Goal of the exercise |
When the line containing "тный звонок" is reached, begin reproducing lines exactly and continue through the last line of the records below.

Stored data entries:

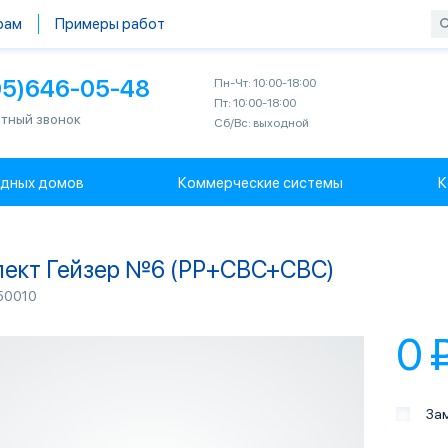
рам
Примеры работ
95)646-05-48
Пн-Чт: 10:00-18:00
Пт: 10:00-18:00
тный звонок
Сб/Вс: выходной
одных домов
Коммерческие системы
К
лект Гейзер №6 (PP+CBC+CBC)
50010
0 
За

Answer to the exercise |
тный звонок
Сб/Вс: выходной
одных домов
Коммерческие системы
К
лект Гейзер №6 (PP+CBC+CBC)
50010
0 
За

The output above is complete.